## Work task
From the records that follow, copy every line that contains the word "Alle".
++++++++
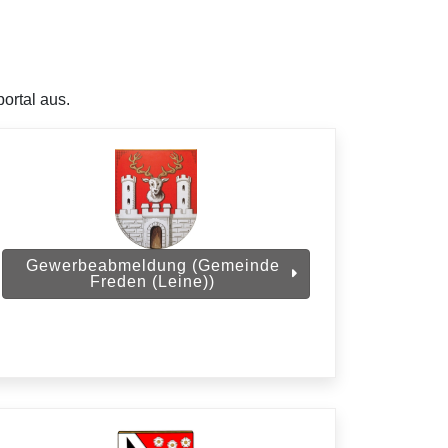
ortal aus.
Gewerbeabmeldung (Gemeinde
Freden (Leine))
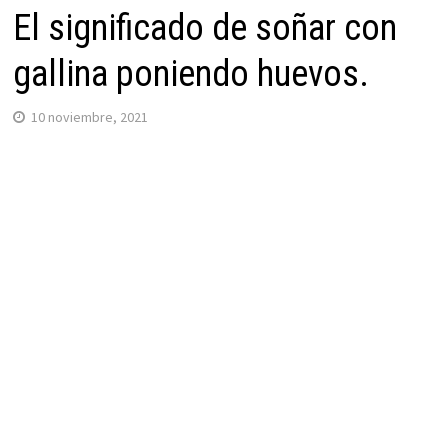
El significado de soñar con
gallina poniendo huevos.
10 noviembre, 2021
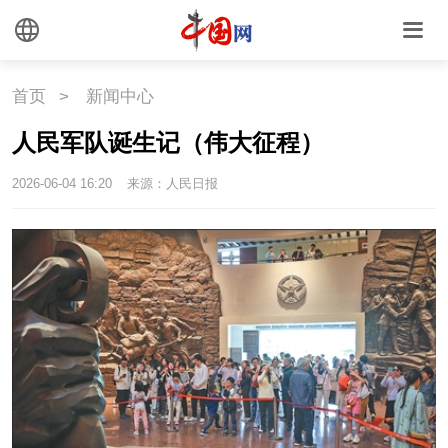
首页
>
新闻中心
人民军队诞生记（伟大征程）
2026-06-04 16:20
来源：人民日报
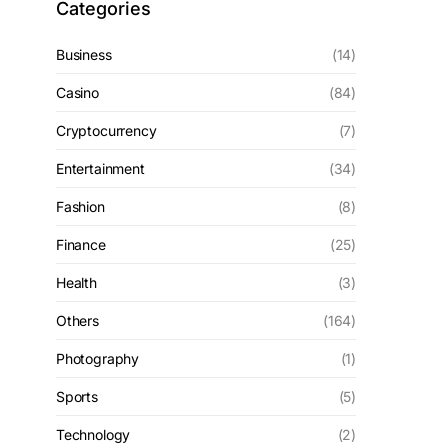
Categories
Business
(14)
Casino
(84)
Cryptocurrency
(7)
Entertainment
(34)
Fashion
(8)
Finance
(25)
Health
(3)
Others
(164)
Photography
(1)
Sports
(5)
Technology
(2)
++++++++
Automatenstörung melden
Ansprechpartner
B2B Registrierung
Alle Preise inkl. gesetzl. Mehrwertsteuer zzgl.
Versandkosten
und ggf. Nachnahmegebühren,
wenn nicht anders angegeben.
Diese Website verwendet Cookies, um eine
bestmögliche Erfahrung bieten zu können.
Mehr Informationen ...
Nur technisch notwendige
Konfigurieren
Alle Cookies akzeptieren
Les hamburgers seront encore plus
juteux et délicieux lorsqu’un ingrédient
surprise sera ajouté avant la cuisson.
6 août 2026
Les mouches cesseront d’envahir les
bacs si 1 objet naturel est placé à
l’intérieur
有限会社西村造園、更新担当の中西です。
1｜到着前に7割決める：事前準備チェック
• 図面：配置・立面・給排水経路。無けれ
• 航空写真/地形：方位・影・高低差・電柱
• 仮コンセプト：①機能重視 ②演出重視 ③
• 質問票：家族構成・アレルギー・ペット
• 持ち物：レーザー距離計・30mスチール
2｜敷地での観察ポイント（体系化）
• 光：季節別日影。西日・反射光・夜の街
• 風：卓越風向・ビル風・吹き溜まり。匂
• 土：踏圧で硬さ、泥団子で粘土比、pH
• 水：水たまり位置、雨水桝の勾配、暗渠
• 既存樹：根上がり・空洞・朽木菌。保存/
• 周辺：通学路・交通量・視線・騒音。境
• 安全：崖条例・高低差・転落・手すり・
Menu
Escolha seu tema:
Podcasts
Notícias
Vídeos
++++++++
## Result of the task
Alle Preise inkl. gesetzl. Mehrwertsteuer zzgl.
Alle Cookies akzeptieren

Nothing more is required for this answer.